#### Work task:
Only the number is wanted: tally the lines below that contain the word "Açores".

# # # #

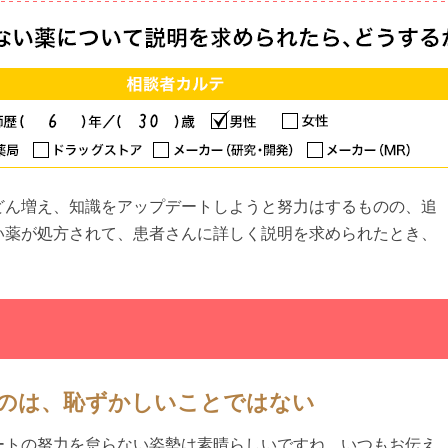
どん増え、知識をアップデートしようと努力はするものの、追
い薬が処方されて、患者さんに詳しく説明を求められたとき、
。
のは、恥ずかしいことではない
ートの努力を怠らない姿勢は素晴らしいですね。いつもお伝え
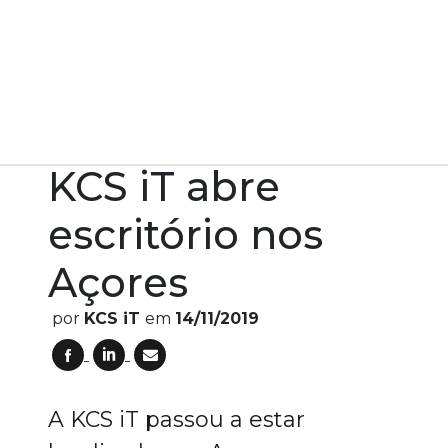
Home
Notícias
KCS iT abre escritório nos Açores
KCS iT abre
escritório nos
Açores
por
KCS iT
em
14/11/2019
A KCS iT passou a estar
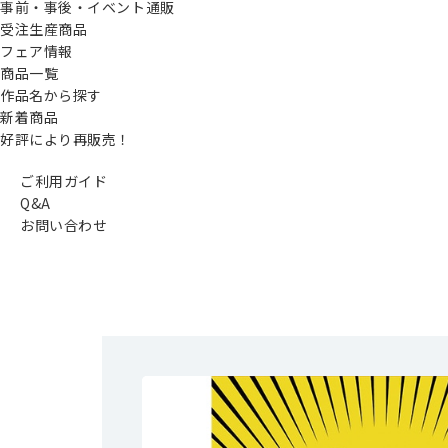
事前・事後・イベント通販
受注生産商品
フェア情報
商品一覧
作品名から探す
新着商品
好評により再販売！
ご利用ガイド
Q&A
お問い合わせ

# # # #

#### Expected answer:
2